There must be nothing left in us
but a pure intention towards God;
no will to be or become or obtain anything for ourselves.
We must exit only to make place for him,
The highest inmost place,
Where he may do his work;
There, when we are no longer putting ourselves in his way,
He can be born in us.
If one would prepare an empty place In the depths of the soul
There can be no doubt that God must fill it at once.
If there were void on earth The heavens would fall to fill it.
So you must be silent.
Then God will be born in you,
Utter his word in you And you shall hear it;
But be very sure that if you speak
The word will have to be silent.
If you go out, he will most surely come in;
As much as you go out for him He will come to you;
No more, no less.
When shall we find and know This birth of God within us?
Only when we concentrate all our faculties within us
and direct them all towards God.
Then he will be born in us And make himself our very own.
He will give himself to us as our own, more completely ours
than anything we ever called our own.
The text says: ‘A child is born to us and a son is given to us.’

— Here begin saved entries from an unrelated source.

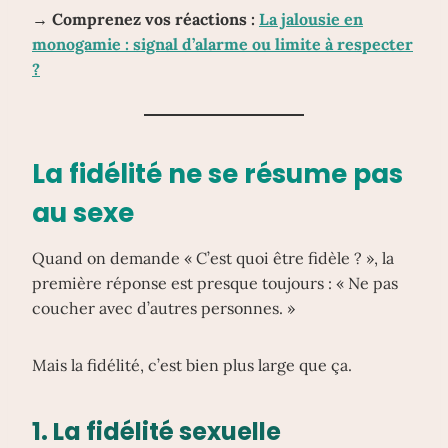
→ Comprenez vos réactions :
La jalousie en
monogamie : signal d’alarme ou limite à respecter
?
La fidélité ne se résume pas
au sexe
Quand on demande « C’est quoi être fidèle ? », la
première réponse est presque toujours : « Ne pas
coucher avec d’autres personnes. »
Mais la fidélité, c’est bien plus large que ça.
1.
La fidélité sexuelle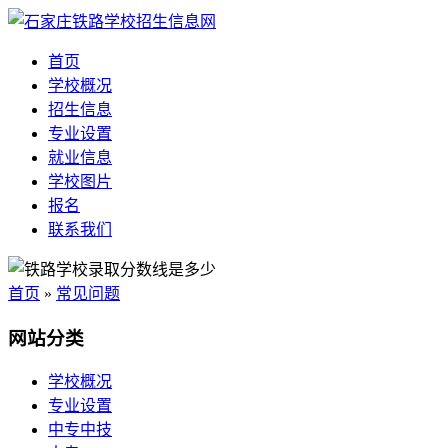
首页
学校概况
招生信息
专业设置
就业信息
学校图片
报名
联系我们
首页
»
常见问题
网站分类
学校概况
专业设置
中专中技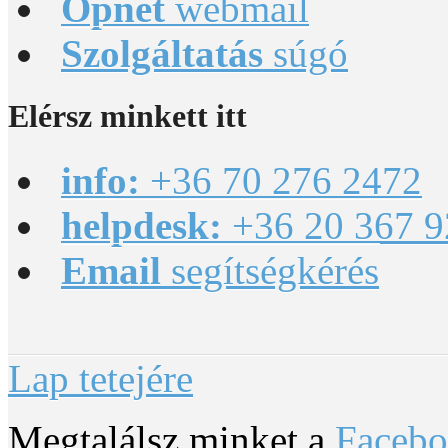
Opnet
webmail
Szolgáltatás
súgó
Elérsz
minkett itt
info:
+36 70 276 2472
helpdesk:
+36 20 367 9
Email
segítségkérés
Lap tetejére
Megtalálsz minket a
Faceb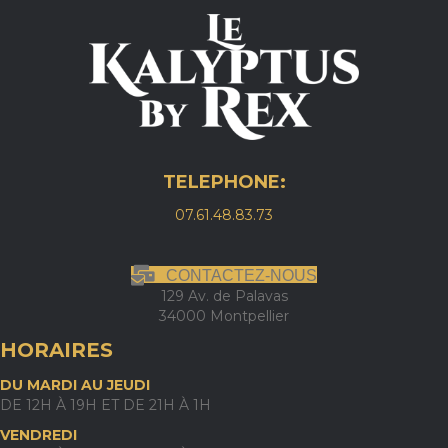
TELEPHONE:
07.61.48.83.73
CONTACTEZ-NOUS
129 Av. de Palavas
34000 Montpellier
HORAIRES
DU MARDI AU JEUDI
DE 12H À 19H ET DE 21H À 1H
VENDREDI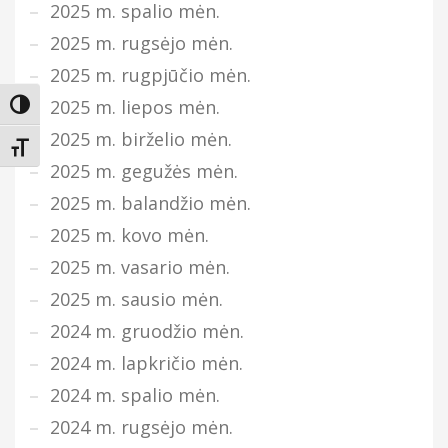
2025 m. spalio mėn.
2025 m. rugsėjo mėn.
2025 m. rugpjūčio mėn.
2025 m. liepos mėn.
Įjungti didesnį kontrastą
2025 m. birželio mėn.
Keisti teksto dydį
2025 m. gegužės mėn.
2025 m. balandžio mėn.
2025 m. kovo mėn.
2025 m. vasario mėn.
2025 m. sausio mėn.
2024 m. gruodžio mėn.
2024 m. lapkričio mėn.
2024 m. spalio mėn.
2024 m. rugsėjo mėn.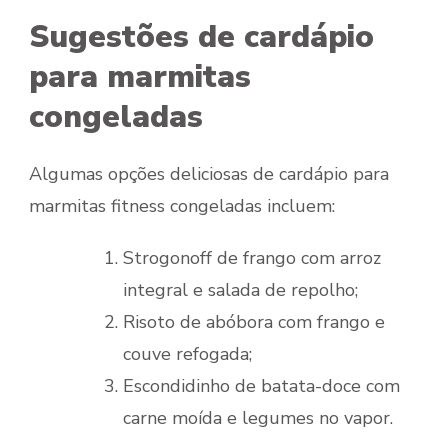
Sugestões de cardápio
para marmitas
congeladas
Algumas opções deliciosas de cardápio para
marmitas fitness congeladas incluem:
Strogonoff de frango com arroz
integral e salada de repolho;
Risoto de abóbora com frango e
couve refogada;
Escondidinho de batata-doce com
carne moída e legumes no vapor.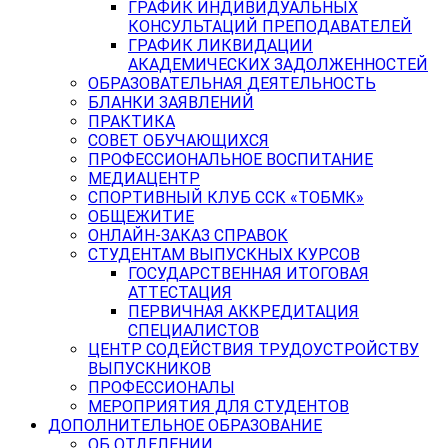
ГРАФИК ИНДИВИДУАЛЬНЫХ
КОНСУЛЬТАЦИЙ ПРЕПОДАВАТЕЛЕЙ
ГРАФИК ЛИКВИДАЦИИ
АКАДЕМИЧЕСКИХ ЗАДОЛЖЕННОСТЕЙ
ОБРАЗОВАТЕЛЬНАЯ ДЕЯТЕЛЬНОСТЬ
БЛАНКИ ЗАЯВЛЕНИЙ
ПРАКТИКА
СОВЕТ ОБУЧАЮЩИХСЯ
ПРОФЕССИОНАЛЬНОЕ ВОСПИТАНИЕ
МЕДИАЦЕНТР
СПОРТИВНЫЙ КЛУБ ССК «ТОБМК»
ОБЩЕЖИТИЕ
ОНЛАЙН-ЗАКАЗ СПРАВОК
СТУДЕНТАМ ВЫПУСКНЫХ КУРСОВ
ГОСУДАРСТВЕННАЯ ИТОГОВАЯ
АТТЕСТАЦИЯ
ПЕРВИЧНАЯ АККРЕДИТАЦИЯ
СПЕЦИАЛИСТОВ
ЦЕНТР СОДЕЙСТВИЯ ТРУДОУСТРОЙСТВУ
ВЫПУСКНИКОВ
ПРОФЕССИОНАЛЫ
МЕРОПРИЯТИЯ ДЛЯ СТУДЕНТОВ
ДОПОЛНИТЕЛЬНОЕ ОБРАЗОВАНИЕ
ОБ ОТДЕЛЕНИИ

He is ours He is all our own,
More truly than anything else we own,
and constantly, ceaselessly,
he is born in us.”

~ Johannes Tauler (1300 –1361) was a German mystic, a Catholic preacher and a theologian. A disciple of Meister Eckhart, he belonged to the Dominican order. Tauler was known as one of the most important Rhineland Mystics. He promoted a certain neo-platonist dimension in the Dominican spirituality of his time.

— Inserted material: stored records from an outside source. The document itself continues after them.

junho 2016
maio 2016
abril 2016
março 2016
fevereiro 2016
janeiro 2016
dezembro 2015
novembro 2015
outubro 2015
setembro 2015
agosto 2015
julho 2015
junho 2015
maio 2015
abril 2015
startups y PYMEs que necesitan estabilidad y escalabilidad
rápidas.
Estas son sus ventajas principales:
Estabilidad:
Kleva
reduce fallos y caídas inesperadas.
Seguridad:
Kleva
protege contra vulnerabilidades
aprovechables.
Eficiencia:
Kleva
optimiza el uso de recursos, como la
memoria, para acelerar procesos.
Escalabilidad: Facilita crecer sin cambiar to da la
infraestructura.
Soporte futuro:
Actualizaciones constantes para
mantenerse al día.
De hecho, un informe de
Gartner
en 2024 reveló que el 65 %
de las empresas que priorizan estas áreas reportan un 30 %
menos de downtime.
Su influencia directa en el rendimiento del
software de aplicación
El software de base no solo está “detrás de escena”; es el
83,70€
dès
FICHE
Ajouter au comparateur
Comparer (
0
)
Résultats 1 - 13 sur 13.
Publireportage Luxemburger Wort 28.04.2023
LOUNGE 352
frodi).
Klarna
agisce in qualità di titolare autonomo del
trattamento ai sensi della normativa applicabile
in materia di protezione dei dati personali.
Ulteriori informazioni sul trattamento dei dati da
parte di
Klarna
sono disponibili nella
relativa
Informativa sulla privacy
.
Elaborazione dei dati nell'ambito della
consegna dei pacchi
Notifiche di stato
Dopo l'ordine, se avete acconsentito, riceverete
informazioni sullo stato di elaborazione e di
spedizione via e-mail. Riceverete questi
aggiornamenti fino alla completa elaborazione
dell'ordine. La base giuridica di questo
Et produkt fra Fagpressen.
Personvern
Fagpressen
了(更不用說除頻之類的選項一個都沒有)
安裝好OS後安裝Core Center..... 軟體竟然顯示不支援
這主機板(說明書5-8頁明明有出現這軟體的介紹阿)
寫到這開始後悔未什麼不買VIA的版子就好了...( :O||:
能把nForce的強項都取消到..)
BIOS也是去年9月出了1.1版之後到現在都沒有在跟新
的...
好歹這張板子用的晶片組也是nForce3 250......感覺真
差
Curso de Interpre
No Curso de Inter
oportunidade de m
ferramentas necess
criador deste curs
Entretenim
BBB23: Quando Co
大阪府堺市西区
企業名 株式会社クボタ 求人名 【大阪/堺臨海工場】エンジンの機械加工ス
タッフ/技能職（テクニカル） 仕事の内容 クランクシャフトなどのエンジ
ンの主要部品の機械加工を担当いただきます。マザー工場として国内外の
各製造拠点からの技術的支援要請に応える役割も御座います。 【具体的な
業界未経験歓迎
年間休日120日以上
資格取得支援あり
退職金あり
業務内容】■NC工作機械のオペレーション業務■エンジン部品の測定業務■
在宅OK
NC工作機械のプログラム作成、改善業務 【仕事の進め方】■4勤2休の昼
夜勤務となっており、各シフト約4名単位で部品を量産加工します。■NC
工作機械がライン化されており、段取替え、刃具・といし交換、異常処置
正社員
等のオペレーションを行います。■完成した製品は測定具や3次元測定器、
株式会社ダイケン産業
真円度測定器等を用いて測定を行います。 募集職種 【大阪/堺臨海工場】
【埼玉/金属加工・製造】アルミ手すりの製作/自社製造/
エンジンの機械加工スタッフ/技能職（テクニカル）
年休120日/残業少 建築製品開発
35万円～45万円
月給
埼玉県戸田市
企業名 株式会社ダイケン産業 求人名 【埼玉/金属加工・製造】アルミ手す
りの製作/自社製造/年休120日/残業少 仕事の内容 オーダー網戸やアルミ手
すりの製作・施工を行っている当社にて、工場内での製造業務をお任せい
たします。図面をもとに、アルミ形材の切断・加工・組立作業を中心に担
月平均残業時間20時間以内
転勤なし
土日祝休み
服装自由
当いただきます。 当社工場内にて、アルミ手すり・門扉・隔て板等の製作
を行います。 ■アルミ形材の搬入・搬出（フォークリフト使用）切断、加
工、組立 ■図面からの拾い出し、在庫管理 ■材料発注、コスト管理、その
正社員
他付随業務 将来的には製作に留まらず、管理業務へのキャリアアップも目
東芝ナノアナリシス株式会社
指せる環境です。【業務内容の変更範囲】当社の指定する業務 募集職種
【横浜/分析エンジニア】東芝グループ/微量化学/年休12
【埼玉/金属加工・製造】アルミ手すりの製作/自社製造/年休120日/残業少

Art ~ Leonardo da Vinci's Madonna and Child (Madonna Litta) is 500 years old. It hangs in the State Hermitage Museum, St Petersburg. Mary looks serene and happy, and baby Jesus looks healthy and replete. She is gazing down at her boy; he is looking towards us, his eyelids heavy with sleep now he has had his fill of her milk. Mary's outfit features a detail that was perhaps common in breastfeeding-friendly Renaissance Florence, an opening has been made in the material of her top to provide easy access to her breasts when her baby needs to feed. The Vatican recently announced that it wants to uncover centuries-old art of the Virgin Mary with the baby Jesus at her naked breast. From the earliest Christian times until the late Renaissance, such paintings, dubbed Madonna del Latte, were common – and made sense. Nursing is what poor women did. And the holy family was impoverished. But, during the Reformation, more puritanical ideas took hold – and Mary's breast went under wraps.